Took a day trip to Port Austin, Michigan this week, to take a look at Detroit artist Scott Hocking's new site specific piece, aptly titled, The Emergency Ark. The Ark, like much of Hocking's work, is dependent on the repurposing of found materials, which in this case, is a dilapidated barn found in the vast open spaces of farm country, located in the northern reaches of Michigan's thumb.
The proposal is the brainchild of Port Austin native Jim Boyle, co-founder of the Public Pool art gallery in Hamtramck, and now a Detroit resident. Boyle's plan, once completed, will include ten artists using area barns as their backdrop.
Using a barn, as a canvas, is nothing new. As they say, "It's already been done." But Hocking's barn has flipped the concept, by completely dismantling the barn and re-creating it as an upside down ark.

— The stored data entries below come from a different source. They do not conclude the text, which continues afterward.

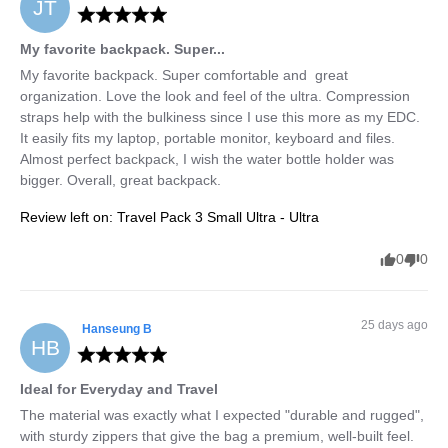
JT
My favorite backpack. Super...
My favorite backpack. Super comfortable and  great 
organization. Love the look and feel of the ultra. Compression 
straps help with the bulkiness since I use this more as my EDC. 
It easily fits my laptop, portable monitor, keyboard and files. 
Almost perfect backpack, I wish the water bottle holder was 
bigger. Overall, great backpack.
Review left on:
Travel Pack 3 Small Ultra - Ultra
0
0
25 days ago
Hanseung
B
HB
Ideal for Everyday and Travel
The material was exactly what I expected "durable and rugged", 
with sturdy zippers that give the bag a premium, well-built feel.
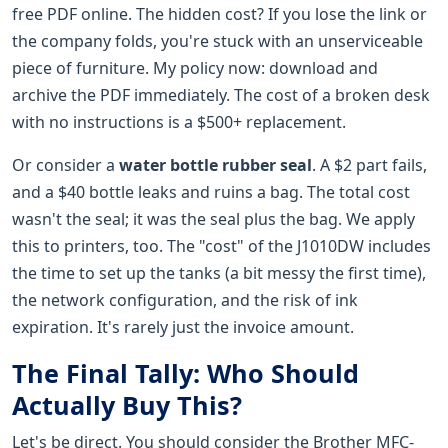
free PDF online. The hidden cost? If you lose the link or
the company folds, you're stuck with an unserviceable
piece of furniture. My policy now: download and
archive the PDF immediately. The cost of a broken desk
with no instructions is a $500+ replacement.
Or consider a
water bottle rubber seal
. A $2 part fails,
and a $40 bottle leaks and ruins a bag. The total cost
wasn't the seal; it was the seal plus the bag. We apply
this to printers, too. The "cost" of the J1010DW includes
the time to set up the tanks (a bit messy the first time),
the network configuration, and the risk of ink
expiration. It's rarely just the invoice amount.
The Final Tally: Who Should
Actually Buy This?
Let's be direct. You should consider the Brother MFC-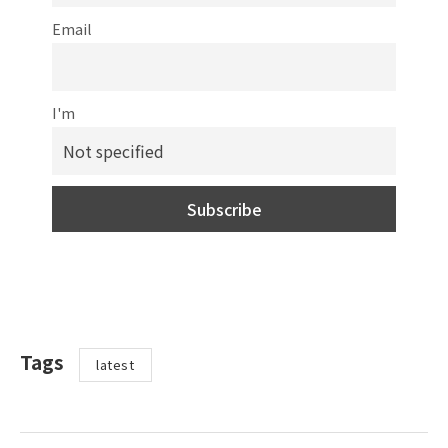
Email
I'm
Tags
latest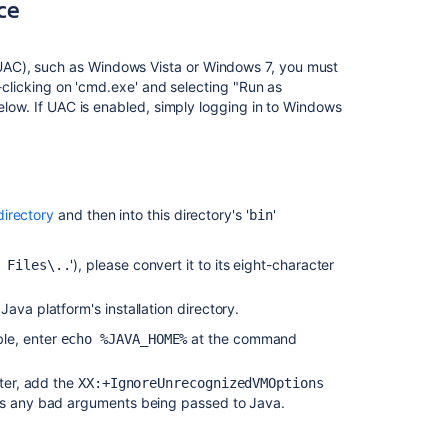
to
ice
run
as
a
UAC), such as Windows Vista or Windows 7, you must
service
t-clicking on 'cmd.exe' and selecting "Run as
below. If UAC is enabled, simply logging in to Windows
Removing
the
Jira service
Changing
the
 directory
and then into this directory's '
'
bin
Windows
user
'), please convert it to its eight-character
 Files\..
that
the
 Java platform's installation directory.
Jira service
uses
ble, enter
at the command
echo %JAVA_HOME%
Specifying
eter, add the
XX:+IgnoreUnrecognizedVMOptions
the
ass any bad arguments being passed to Java.
startup
order
of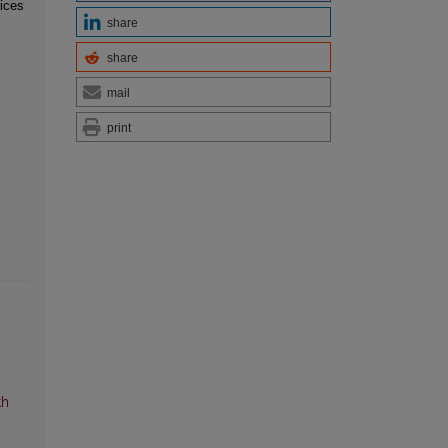
ices
share
share
mail
print
th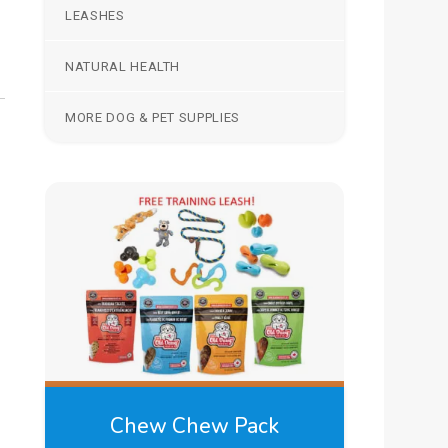
LEASHES
NATURAL HEALTH
MORE DOG & PET SUPPLIES
Chew Chew Pack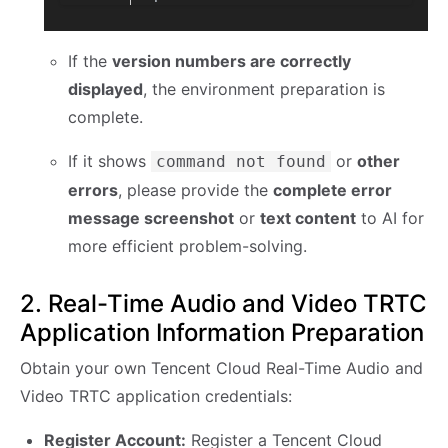
If the
version numbers are correctly
displayed
, the environment preparation is
complete.
If it shows
or
other
command not found
errors
, please provide the
complete error
message screenshot
or
text content
to AI for
more efficient problem-solving.
2. Real-Time Audio and Video TRTC
Application Information Preparation
Obtain your own Tencent Cloud Real-Time Audio and
Video TRTC application credentials:
Register Account:
Register a Tencent Cloud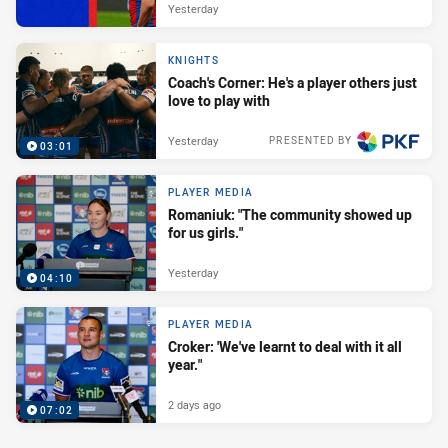
Yesterday
KNIGHTS
Coach's Corner: He's a player others just
love to play with
Yesterday
PRESENTED BY
03:01
PLAYER MEDIA
Romaniuk: "The community showed up
for us girls."
Yesterday
04:10
PLAYER MEDIA
Croker: 'We've learnt to deal with it all
year."
2 days ago
07:02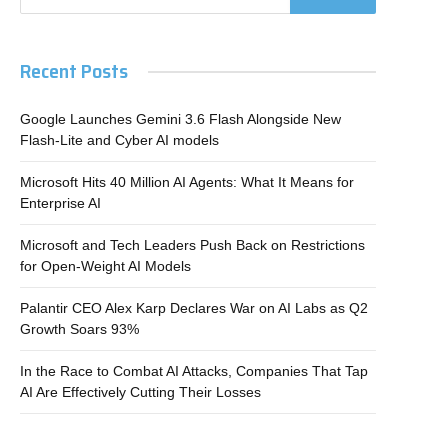
Recent Posts
Google Launches Gemini 3.6 Flash Alongside New
Flash-Lite and Cyber AI models
Microsoft Hits 40 Million AI Agents: What It Means for
Enterprise AI
Microsoft and Tech Leaders Push Back on Restrictions
for Open-Weight AI Models
Palantir CEO Alex Karp Declares War on AI Labs as Q2
Growth Soars 93%
In the Race to Combat AI Attacks, Companies That Tap
AI Are Effectively Cutting Their Losses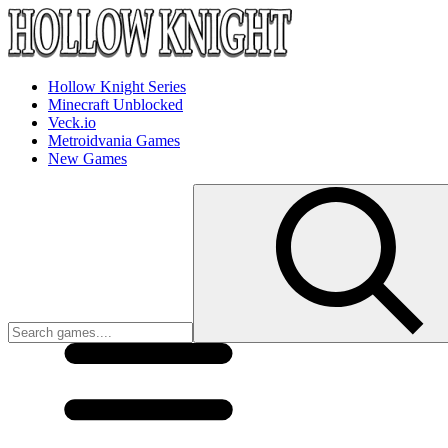
Hollow Knight Series
Minecraft Unblocked
Veck.io
Metroidvania Games
New Games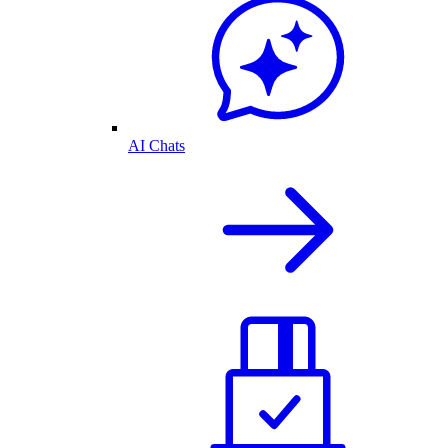
AI Chats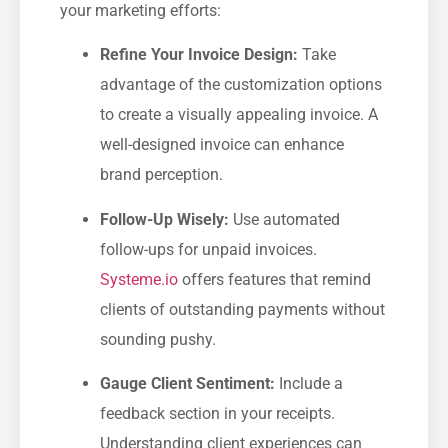
your ‌marketing efforts:
Refine Your Invoice Design:
Take
advantage of the customization options
to create a​ visually appealing invoice. A
well-designed invoice ​can‌ enhance
brand perception.
Follow-Up Wisely:
Use automated
follow-ups for unpaid invoices.
Systeme.io
offers features that remind
clients of outstanding payments without
sounding pushy.
Gauge ⁤Client Sentiment:
Include a
feedback section in your receipts.
Understanding client experiences can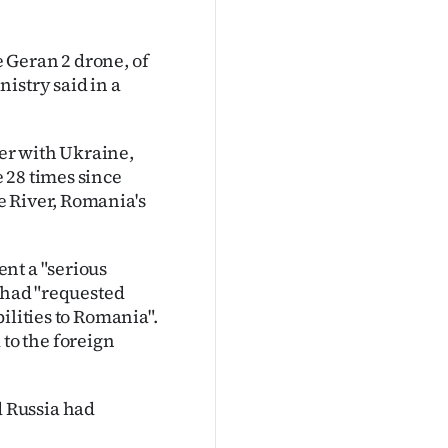
e Geran 2 drone, of
istry said in a
er with Ukraine,
 28 times since
e River, Romania's
nt a "serious
t had "requested
ilities to Romania".
to the foreign
 Russia had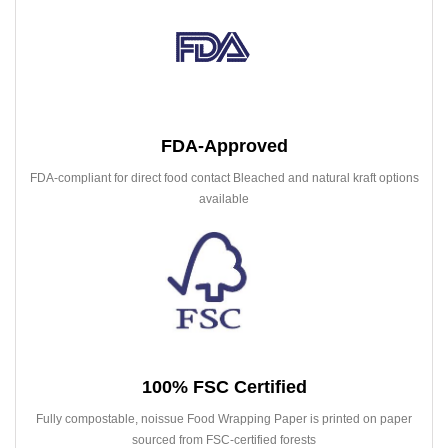
FDA-Approved
FDA-compliant for direct food contact Bleached and natural kraft options
available
100% FSC Certified
Fully compostable, noissue Food Wrapping Paper is printed on paper
sourced from FSC-certified forests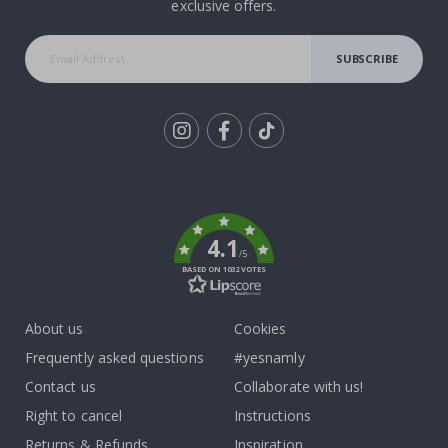
exclusive offers.
SUBSCRIBE
Tik
To
k
4.1
/5
BASED ON 1032 VOTES
About us
Cookies
Frequently asked questions
#yesnamly
Contact us
Collaborate with us!
Right to cancel
Instructions
Returns & Refunds
Inspiration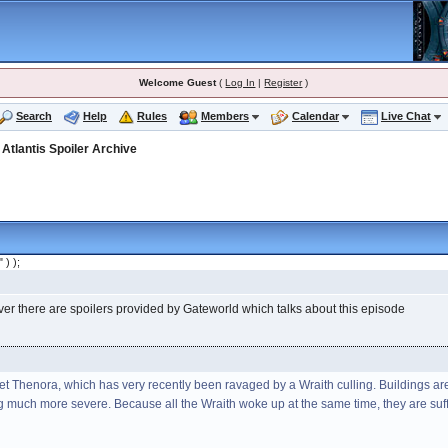
Welcome Guest
(
Log In
|
Register
)
Search
Help
Rules
Members
Calendar
Live Chat
>
Atlantis Spoiler Archive
" ) );
ver there are spoilers provided by Gateworld which talks about this episode
t Thenora, which has very recently been ravaged by a Wraith culling. Buildings are 
g much more severe. Because all the Wraith woke up at the same time, they are suf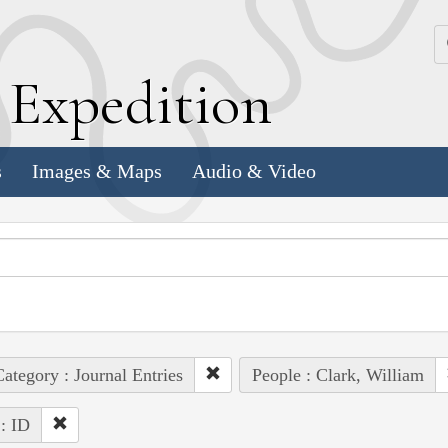
k
E
xpedition
s
Images & Maps
Audio & Video
ategory : Journal Entries
People : Clark, William
 : ID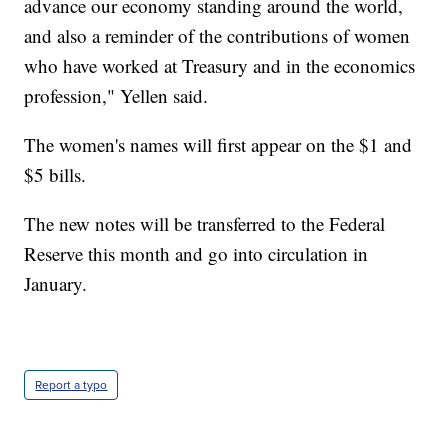
advance our economy standing around the world,
and also a reminder of the contributions of women
who have worked at Treasury and in the economics
profession," Yellen said.
The women's names will first appear on the $1 and
$5 bills.
The new notes will be transferred to the Federal
Reserve this month and go into circulation in
January.
Report a typo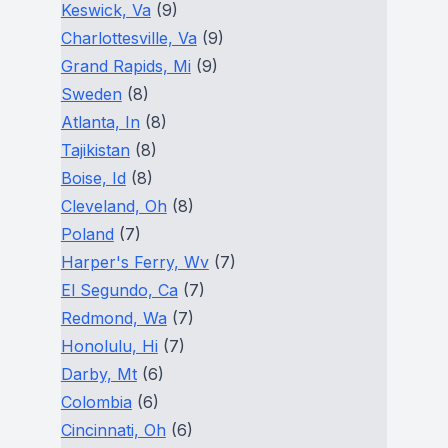
Keswick, Va
(9)
Charlottesville, Va
(9)
Grand Rapids, Mi
(9)
Sweden
(8)
Atlanta, In
(8)
Tajikistan
(8)
Boise, Id
(8)
Cleveland, Oh
(8)
Poland
(7)
Harper's Ferry, Wv
(7)
El Segundo, Ca
(7)
Redmond, Wa
(7)
Honolulu, Hi
(7)
Darby, Mt
(6)
Colombia
(6)
Cincinnati, Oh
(6)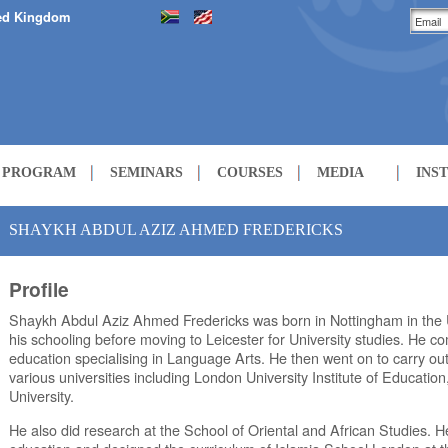
ed Kingdom
H PROGRAM
SEMINARS
COURSES
MEDIA
INS
LECTURES
SHAYKH ABDUL AZIZ AHMED FREDERICKS
Profile
COURSES
Shaykh Abdul Aziz Ahmed Fredericks was born in Nottingham in the
his schooling before moving to Leicester for University studies. He 
education specialising in Language Arts. He then went on to carry out
various universities including London University Institute of Educatio
University.
He also did research at the School of Oriental and African Studies. H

Sitting conspicuously in the middle of a beet field, the ark not only transcends the barn itself, but the way in which we interpret spaces that are recognized as being the "countryside." Because of the vast and limitless space of the surrounding farms, you can't help but to be drawn to it, as it awkwardly rests in what us city folks naively refer to as the "middle of nowhere."
The barn is located about a mile South of Oak Beach Park, at the intersection of Oak Beach Road & Fehner Road. If you're coming from the Detroit area, just make your way up Van Dyke Rd till you get to Oak Beach Road. Happy trails.